## Problem statement
Provide the count of lines below where "Gobierno" occurs, with no other output.

## The input
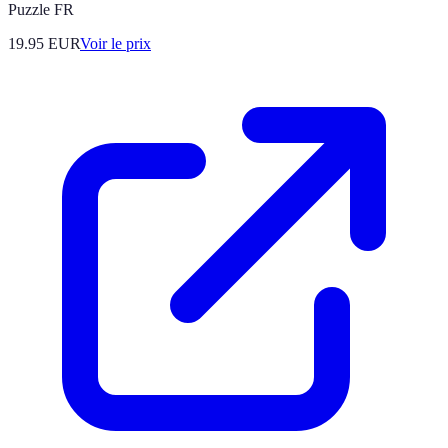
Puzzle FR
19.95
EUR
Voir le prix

---

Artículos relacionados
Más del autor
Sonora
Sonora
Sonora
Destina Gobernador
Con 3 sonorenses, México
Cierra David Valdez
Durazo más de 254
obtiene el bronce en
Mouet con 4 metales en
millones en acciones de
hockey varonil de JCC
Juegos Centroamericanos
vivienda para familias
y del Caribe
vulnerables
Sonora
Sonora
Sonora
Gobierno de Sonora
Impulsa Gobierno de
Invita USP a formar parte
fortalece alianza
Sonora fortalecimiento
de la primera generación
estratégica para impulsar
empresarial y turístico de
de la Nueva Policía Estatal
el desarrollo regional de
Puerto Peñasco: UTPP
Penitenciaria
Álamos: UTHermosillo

## Solution to this problem
2